:: Provided data ::

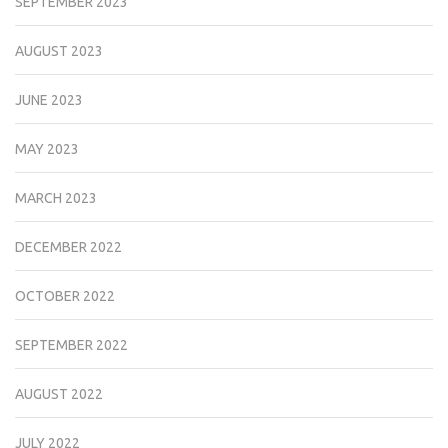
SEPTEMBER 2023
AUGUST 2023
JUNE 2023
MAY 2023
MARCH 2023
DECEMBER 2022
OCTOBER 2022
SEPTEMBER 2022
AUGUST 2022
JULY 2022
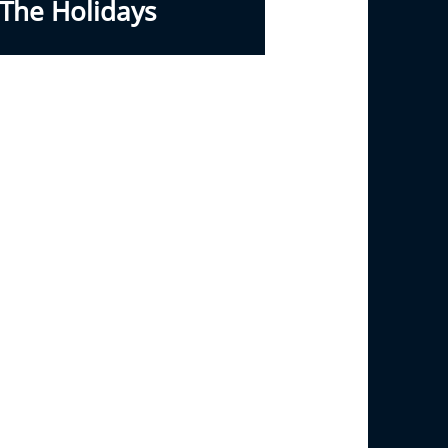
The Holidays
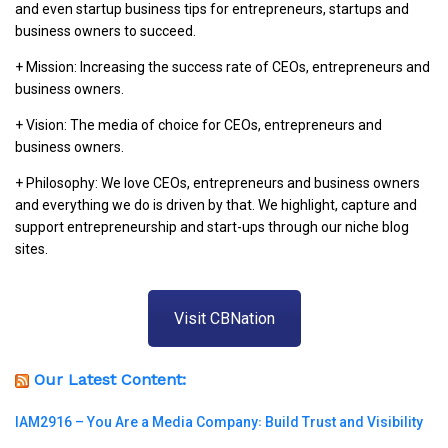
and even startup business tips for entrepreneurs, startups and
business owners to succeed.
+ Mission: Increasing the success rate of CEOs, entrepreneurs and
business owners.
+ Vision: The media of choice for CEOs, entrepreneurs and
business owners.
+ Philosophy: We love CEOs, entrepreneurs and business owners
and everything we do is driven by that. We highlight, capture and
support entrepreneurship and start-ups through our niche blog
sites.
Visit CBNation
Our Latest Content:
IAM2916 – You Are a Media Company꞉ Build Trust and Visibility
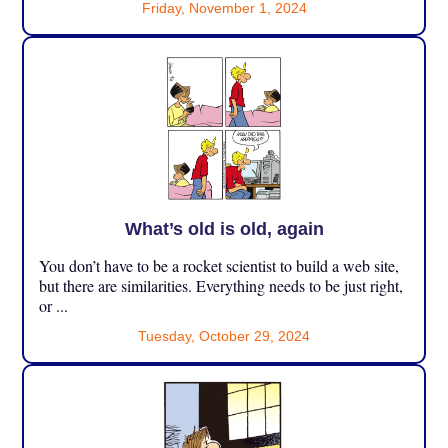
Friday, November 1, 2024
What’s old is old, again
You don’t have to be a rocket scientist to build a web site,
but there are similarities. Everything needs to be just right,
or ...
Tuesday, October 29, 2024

:::
:: Provided data ::

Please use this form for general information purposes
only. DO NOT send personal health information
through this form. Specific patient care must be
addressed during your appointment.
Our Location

:::

■ Exercise goal: Everything from the line with "SEPTEMBER 2023" through the line with "business owners to succeed." in the material above should be transcribed exactly, except the pictures.

■ Solution to the exercise:
SEPTEMBER 2023
AUGUST 2023
JUNE 2023
MAY 2023
MARCH 2023
DECEMBER 2022
OCTOBER 2022
SEPTEMBER 2022
AUGUST 2022
JULY 2022
The Holidays
and even startup business tips for entrepreneurs, startups and
business owners to succeed.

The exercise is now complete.